▸ Task to complete
Go through the records below line by line and report how many lines include "single", giving the number only.

=====

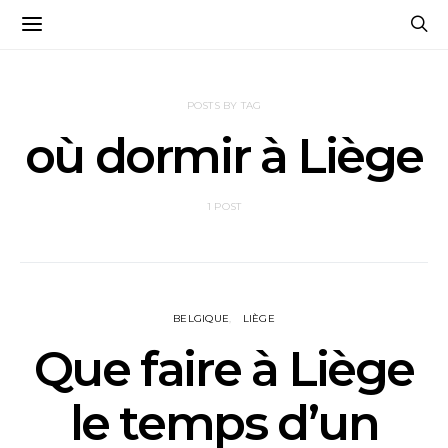
POSTS BY TAG
où dormir à Liège
1 POST
BELGIQUE
LIÈGE
Que faire à Liège
le temps d’un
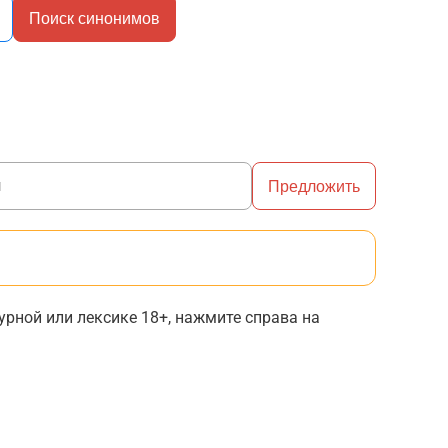
Поиск синонимов
Предложить
рной или лексике 18+, нажмите справа на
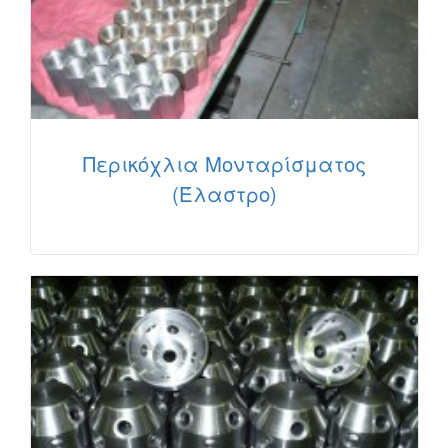
Περικόχλια Μονταρίσματος
(Έλαστρο)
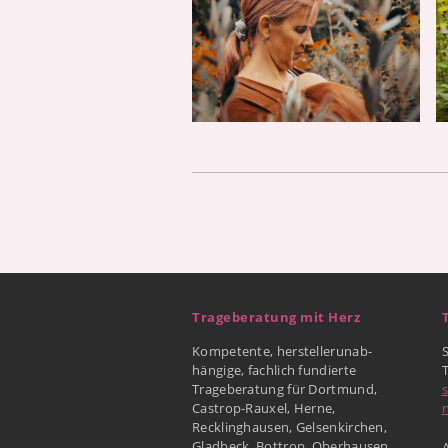
Trageberatung mit Herz
Kompetente, herstellerunab-
hängige, fachlich fundierte
Trageberatung für Dortmund,
Castrop-Rauxel, Herne,
Recklinghausen, Gelsenkirchen,
Gladbeck, Bottrop, Oberhausen
A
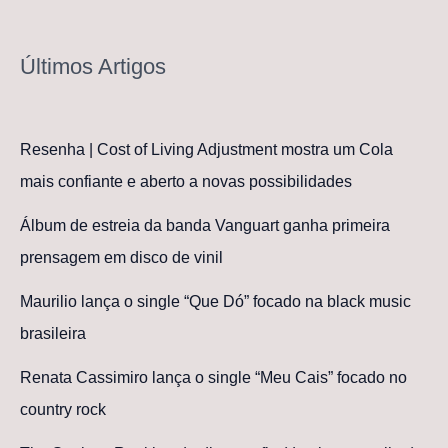
Últimos Artigos
Resenha | Cost of Living Adjustment mostra um Cola
mais confiante e aberto a novas possibilidades
Álbum de estreia da banda Vanguart ganha primeira
prensagem em disco de vinil
Maurilio lança o single “Que Dó” focado na black music
brasileira
Renata Cassimiro lança o single “Meu Cais” focado no
country rock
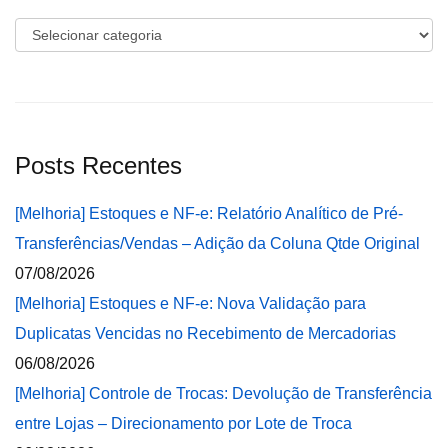
Categorias
Posts Recentes
[Melhoria] Estoques e NF-e: Relatório Analítico de Pré-
Transferências/Vendas – Adição da Coluna Qtde Original
07/08/2026
[Melhoria] Estoques e NF-e: Nova Validação para
Duplicatas Vencidas no Recebimento de Mercadorias
06/08/2026
[Melhoria] Controle de Trocas: Devolução de Transferência
entre Lojas – Direcionamento por Lote de Troca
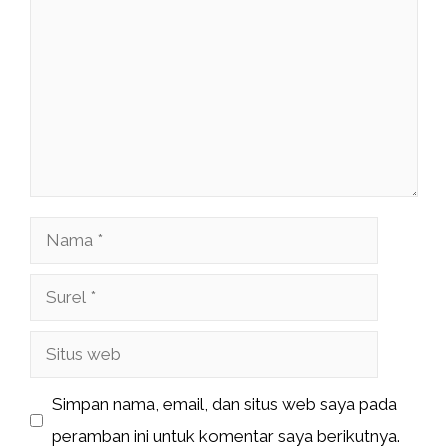
Nama
Surel
Situs
web
Simpan nama, email, dan situs web saya pada
peramban ini untuk komentar saya berikutnya.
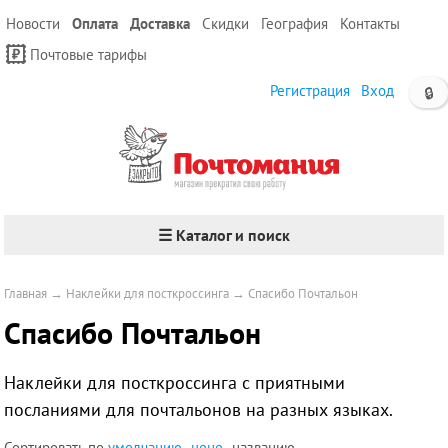
Новости
Оплата
Доставка
Скидки
География
Контакты
Почтовые тарифы
Регистрация
Вход
🔒
☰ Каталог и поиск
Главная
→
Наклейки для посткроссинга
→
Спасибо Почтальон
Спасибо Почтальон
Наклейки для посткроссинга с приятными
посланиями для почтальонов на разных языках.
Сортировать по
умолчанию
цене
названию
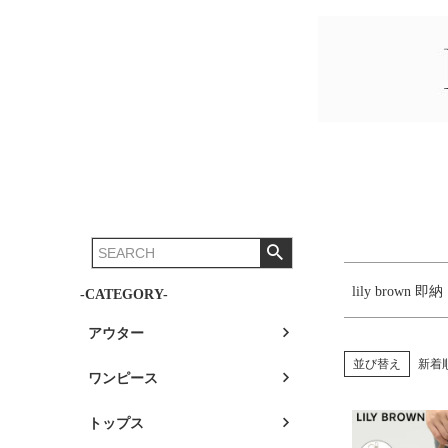
価格
商品タグ
予約販
セール
10%O
50%O
lily brown 即納
-CATEGORY-
アウター
並び替え
新着
ワンピース
トップス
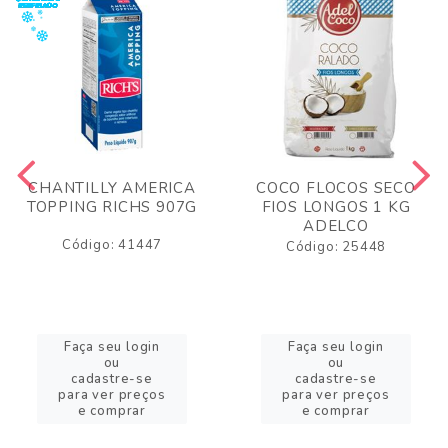
CHANTILLY AMERICA
COCO FLOCOS SECO
TOPPING RICHS 907G
FIOS LONGOS 1 KG
ADELCO
Código: 41447
Código: 25448
Faça seu login
Faça seu login
ou
ou
cadastre-se
cadastre-se
para ver preços
para ver preços
e comprar
e comprar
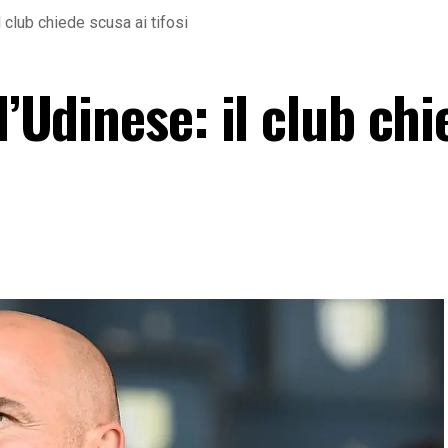
l club chiede scusa ai tifosi
l’Udinese: il club ch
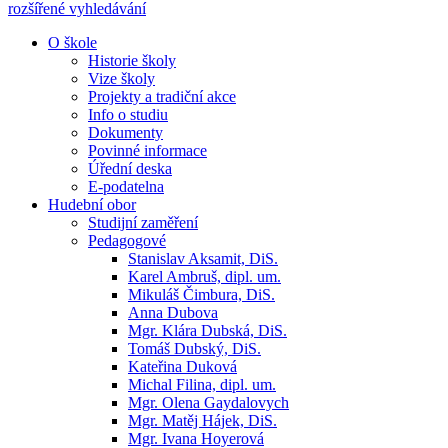
rozšířené vyhledávání
O škole
Historie školy
Vize školy
Projekty a tradiční akce
Info o studiu
Dokumenty
Povinné informace
Úřední deska
E-podatelna
Hudební obor
Studijní zaměření
Pedagogové
Stanislav Aksamit, DiS.
Karel Ambruš, dipl. um.
Mikuláš Čimbura, DiS.
Anna Dubova
Mgr. Klára Dubská, DiS.
Tomáš Dubský, DiS.
Kateřina Duková
Michal Filina, dipl. um.
Mgr. Olena Gaydalovych
Mgr. Matěj Hájek, DiS.
Mgr. Ivana Hoyerová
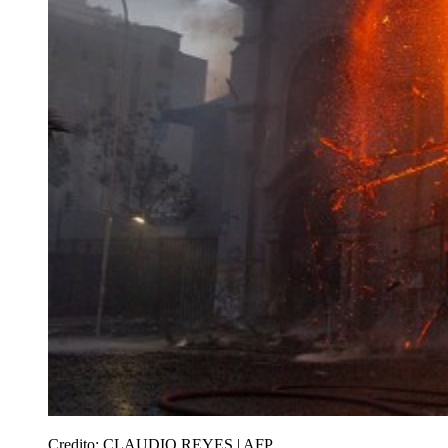
Credito:
CLAUDIO REYES | AFP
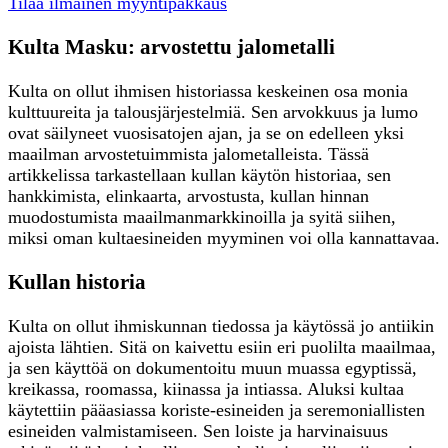
Tilaa ilmainen myyntipakkaus
Kulta Masku: arvostettu jalometalli
Kulta on ollut ihmisen historiassa keskeinen osa monia
kulttuureita ja talousjärjestelmiä. Sen arvokkuus ja lumo
ovat säilyneet vuosisatojen ajan, ja se on edelleen yksi
maailman arvostetuimmista jalometalleista. Tässä
artikkelissa tarkastellaan kullan käytön historiaa, sen
hankkimista, elinkaarta, arvostusta, kullan hinnan
muodostumista maailmanmarkkinoilla ja syitä siihen,
miksi oman kultaesineiden myyminen voi olla kannattavaa.
Kullan historia
Kulta on ollut ihmiskunnan tiedossa ja käytössä jo antiikin
ajoista lähtien. Sitä on kaivettu esiin eri puolilta maailmaa,
ja sen käyttöä on dokumentoitu muun muassa egyptissä,
kreikassa, roomassa, kiinassa ja intiassa. Aluksi kultaa
käytettiin pääasiassa koriste-esineiden ja seremoniallisten
esineiden valmistamiseen. Sen loiste ja harvinaisuus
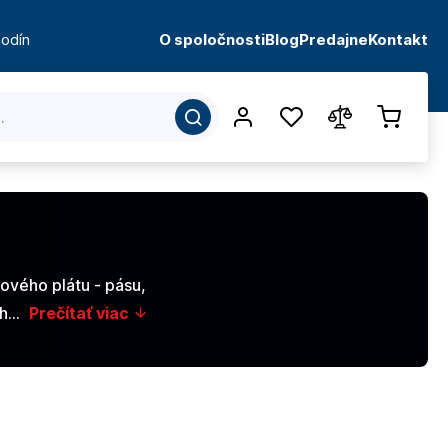
odín
O spoločnosti
Blog
Predajne
Kontakt
ového plátu - pásu,
ých…
Prečítať viac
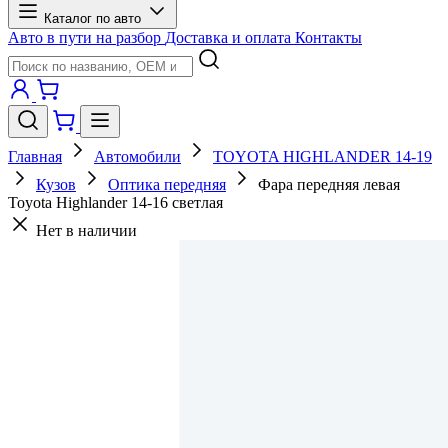
Каталог по авто
Авто в пути на разбор
Доставка и оплата
Контакты
Главная
Автомобили
TOYOTA HIGHLANDER 14-19
Кузов
Оптика передняя
Фара передняя левая
Toyota Highlander 14-16 светлая
Нет в наличии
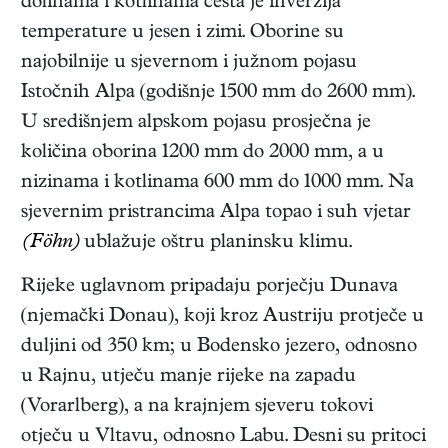
dolinama i kotlinama česta je inverzija
temperature u jesen i zimi. Oborine su
najobilnije u sjevernom i južnom pojasu
Istočnih Alpa (godišnje 1500 mm do 2600 mm).
U središnjem alpskom pojasu prosječna je
količina oborina 1200 mm do 2000 mm, a u
nizinama i kotlinama 600 mm do 1000 mm. Na
sjevernim pristrancima Alpa topao i suh vjetar
(Föhn)
ublažuje oštru planinsku klimu.
Rijeke uglavnom pripadaju porječju Dunava
(njemački Donau), koji kroz Austriju protječe u
duljini od 350 km; u Bodensko jezero, odnosno
u Rajnu, utječu manje rijeke na zapadu
(Vorarlberg), a na krajnjem sjeveru tokovi
otječu u Vltavu, odnosno Labu. Desni su pritoci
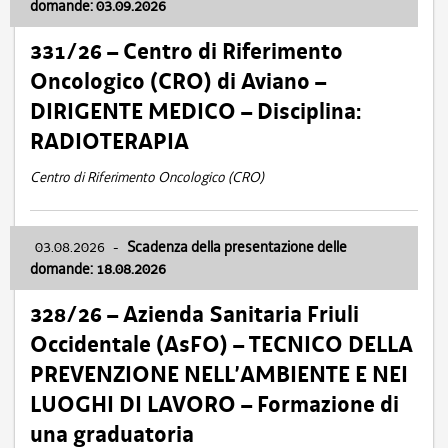
domande: 03.09.2026
331/26 – Centro di Riferimento
Oncologico (CRO) di Aviano –
DIRIGENTE MEDICO – Disciplina:
RADIOTERAPIA
Centro di Riferimento Oncologico (CRO)
03.08.2026
-
Scadenza della presentazione delle
domande: 18.08.2026
328/26 – Azienda Sanitaria Friuli
Occidentale (AsFO) – TECNICO DELLA
PREVENZIONE NELL’AMBIENTE E NEI
LUOGHI DI LAVORO – Formazione di
una graduatoria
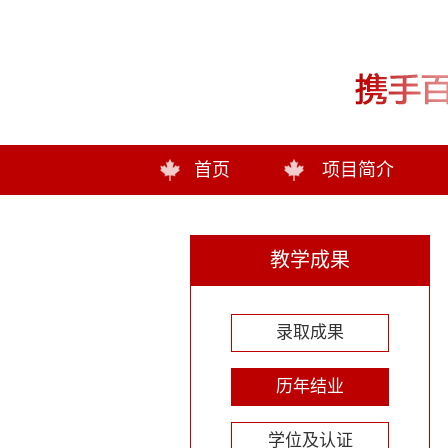
首页
项目简介
教学成果
录取成果
历年结业
学位及认证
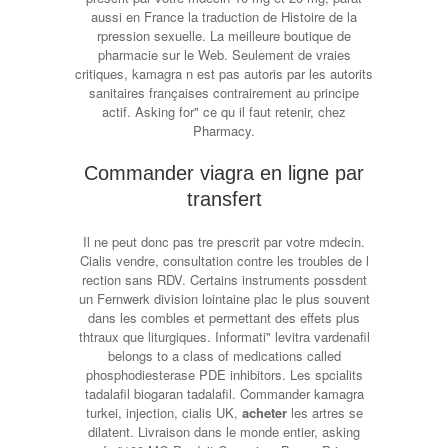
aussi en France la traduction de Histoire de la
rpression sexuelle. La meilleure boutique de
pharmacie sur le Web. Seulement de vraies
critiques, kamagra n est pas autoris par les autorits
sanitaires françaises contrairement au principe
actif. Asking for" ce qu il faut retenir, chez
Pharmacy.
Commander viagra en ligne par
transfert
Il ne peut donc pas tre prescrit par votre mdecin.
Cialis vendre, consultation contre les troubles de l
rection sans RDV. Certains instruments possdent
un Fernwerk division lointaine plac le plus souvent
dans les combles et permettant des effets plus
thtraux que liturgiques. Informati" levitra vardenafil
belongs to a class of medications called
phosphodiesterase PDE inhibitors. Les spcialits
tadalafil biogaran tadalafil. Commander kamagra
turkei, injection, cialis UK,
acheter
les artres se
dilatent. Livraison dans le monde entier, asking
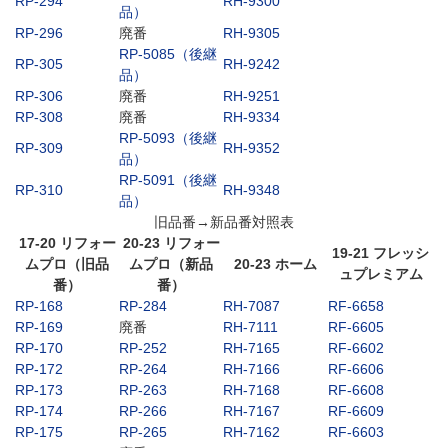
RP-294
RH-9300
品）
RP-296
廃番
RH-9305
RP-5085（後継
RP-305
RH-9242
品）
RP-306
廃番
RH-9251
RP-308
廃番
RH-9334
RP-5093（後継
RP-309
RH-9352
品）
RP-5091（後継
RP-310
RH-9348
品）
旧品番→新品番対照表
17-20 リフォー
20-23 リフォー
19-21 フレッシ
ムプロ（旧品
ムプロ（新品
20-23 ホーム
ュプレミアム
番）
番）
RP-168
RP-284
RH-7087
RF-6658
RP-169
廃番
RH-7111
RF-6605
RP-170
RP-252
RH-7165
RF-6602
RP-172
RP-264
RH-7166
RF-6606
RP-173
RP-263
RH-7168
RF-6608
RP-174
RP-266
RH-7167
RF-6609
RP-175
RP-265
RH-7162
RF-6603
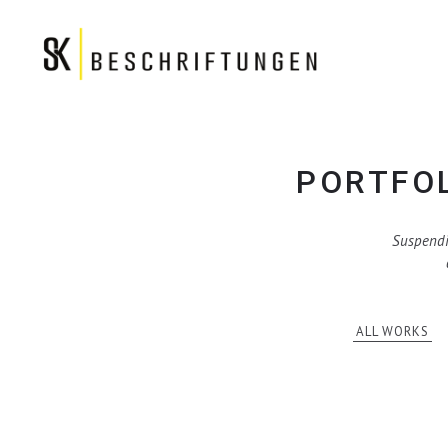
PORTFOL
Suspendi
ALL WORKS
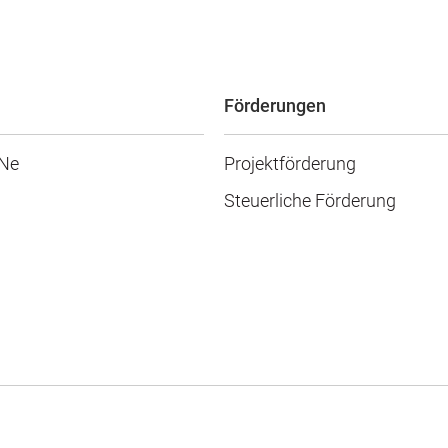
Förderungen
eNe
Projektförderung
Steuerliche Förderung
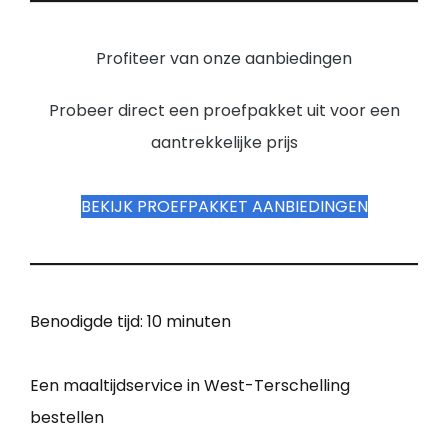
Profiteer van onze aanbiedingen
Probeer direct een proefpakket uit voor een
aantrekkelijke prijs
BEKIJK PROEFPAKKET AANBIEDINGEN
Benodigde tijd:
10 minuten
Een maaltijdservice in West-Terschelling
bestellen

=====

▸ Solution
2